**Exercise prompt**. Lines containing "EHBO": state how many there are in these entries, and write only that number.

**Records shown**.

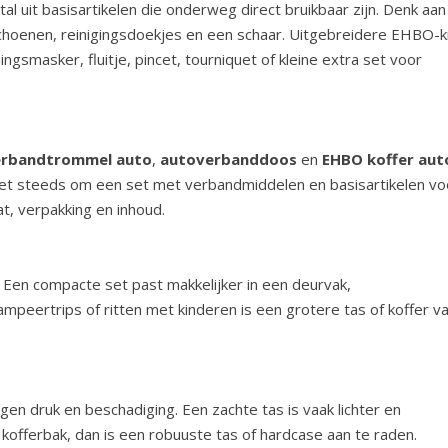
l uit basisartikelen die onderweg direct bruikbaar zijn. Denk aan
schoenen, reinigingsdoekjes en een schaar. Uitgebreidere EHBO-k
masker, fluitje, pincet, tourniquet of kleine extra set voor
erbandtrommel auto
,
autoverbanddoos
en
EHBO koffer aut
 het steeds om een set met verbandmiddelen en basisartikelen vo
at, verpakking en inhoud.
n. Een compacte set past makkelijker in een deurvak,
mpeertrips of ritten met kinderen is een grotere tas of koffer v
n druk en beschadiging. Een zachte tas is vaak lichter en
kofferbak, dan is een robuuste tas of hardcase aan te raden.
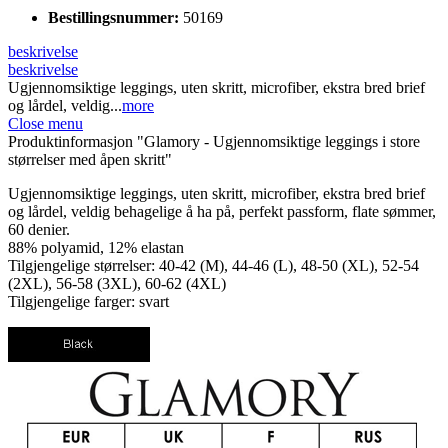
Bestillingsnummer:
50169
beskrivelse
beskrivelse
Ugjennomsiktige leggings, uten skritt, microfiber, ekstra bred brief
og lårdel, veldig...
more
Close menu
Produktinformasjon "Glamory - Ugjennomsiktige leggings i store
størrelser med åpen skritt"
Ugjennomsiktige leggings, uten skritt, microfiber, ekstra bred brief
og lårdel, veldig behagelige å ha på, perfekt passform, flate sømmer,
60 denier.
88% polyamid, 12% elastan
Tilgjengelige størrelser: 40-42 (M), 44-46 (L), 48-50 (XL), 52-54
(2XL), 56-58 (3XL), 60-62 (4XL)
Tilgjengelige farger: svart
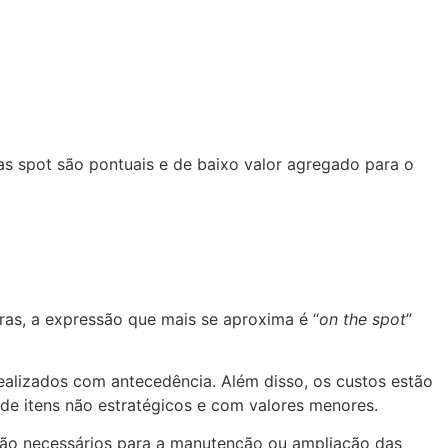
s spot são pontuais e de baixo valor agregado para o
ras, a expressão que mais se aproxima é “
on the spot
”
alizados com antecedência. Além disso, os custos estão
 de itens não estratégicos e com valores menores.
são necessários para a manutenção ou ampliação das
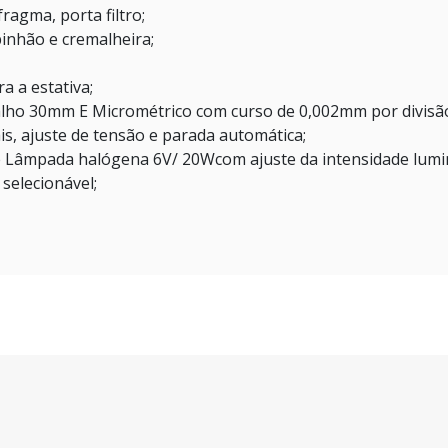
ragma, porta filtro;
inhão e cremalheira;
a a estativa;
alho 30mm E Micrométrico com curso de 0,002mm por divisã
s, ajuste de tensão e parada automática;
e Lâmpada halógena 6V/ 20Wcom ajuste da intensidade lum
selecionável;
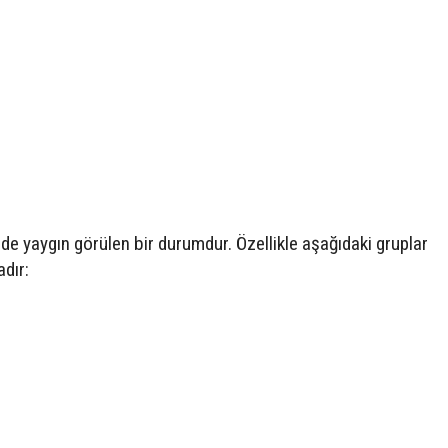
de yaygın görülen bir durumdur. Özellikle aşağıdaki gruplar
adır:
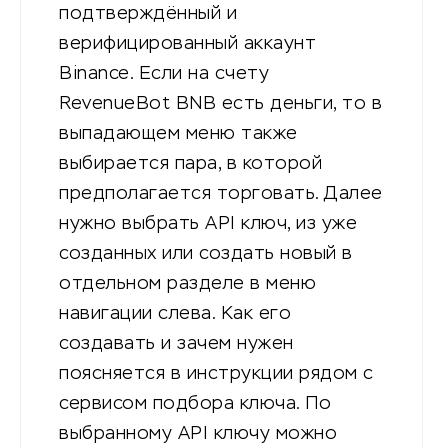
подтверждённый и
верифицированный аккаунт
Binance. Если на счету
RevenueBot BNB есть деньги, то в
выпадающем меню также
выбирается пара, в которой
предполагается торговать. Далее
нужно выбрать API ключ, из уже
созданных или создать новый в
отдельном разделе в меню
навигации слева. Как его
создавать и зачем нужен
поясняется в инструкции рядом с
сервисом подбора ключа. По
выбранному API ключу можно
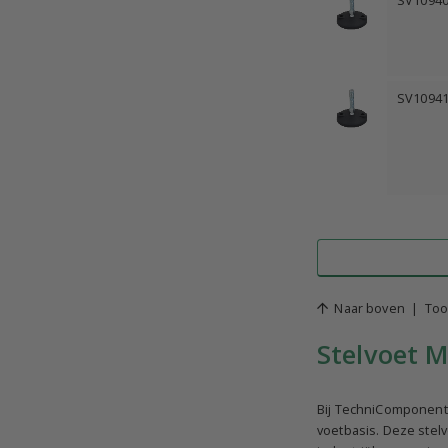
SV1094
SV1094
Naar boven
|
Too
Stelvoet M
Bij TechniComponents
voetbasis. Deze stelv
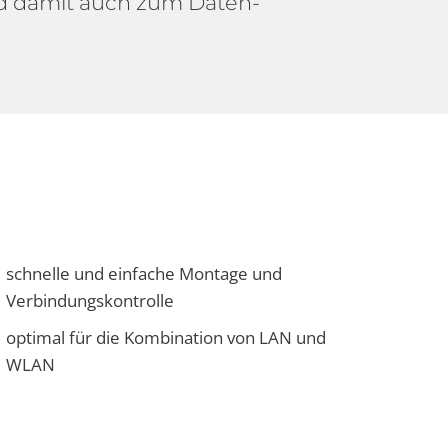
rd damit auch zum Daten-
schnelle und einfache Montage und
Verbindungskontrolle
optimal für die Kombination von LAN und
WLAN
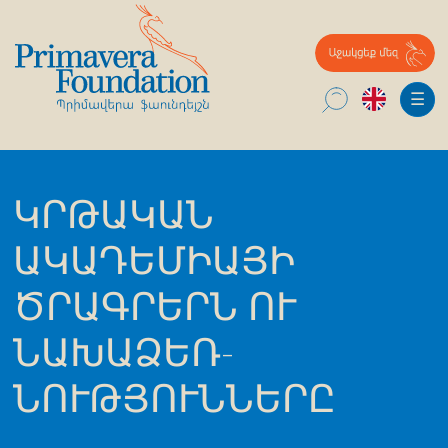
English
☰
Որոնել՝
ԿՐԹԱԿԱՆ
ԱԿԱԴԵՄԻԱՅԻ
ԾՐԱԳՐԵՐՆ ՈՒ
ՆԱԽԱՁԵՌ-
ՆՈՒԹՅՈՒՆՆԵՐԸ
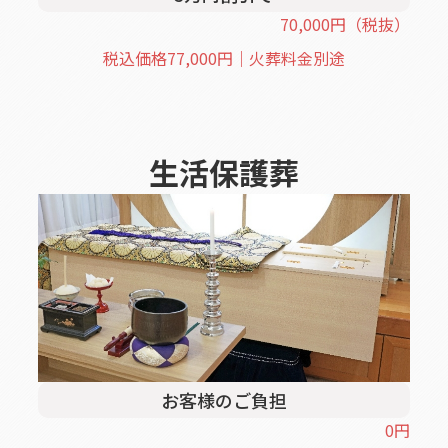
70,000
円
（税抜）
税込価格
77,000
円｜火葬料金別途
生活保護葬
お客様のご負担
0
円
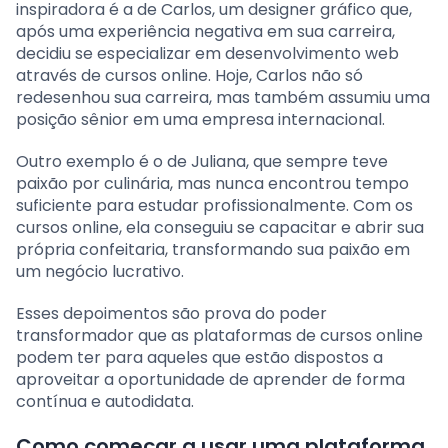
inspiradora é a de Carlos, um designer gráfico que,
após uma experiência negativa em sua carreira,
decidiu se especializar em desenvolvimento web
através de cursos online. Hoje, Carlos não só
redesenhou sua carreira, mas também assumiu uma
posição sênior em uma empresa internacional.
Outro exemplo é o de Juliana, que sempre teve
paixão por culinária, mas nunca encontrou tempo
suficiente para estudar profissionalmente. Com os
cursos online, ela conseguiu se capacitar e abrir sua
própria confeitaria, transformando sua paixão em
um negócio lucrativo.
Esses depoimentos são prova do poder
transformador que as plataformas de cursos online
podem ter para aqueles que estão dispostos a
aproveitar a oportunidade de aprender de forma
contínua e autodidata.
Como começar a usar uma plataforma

**Solution to this problem**. 2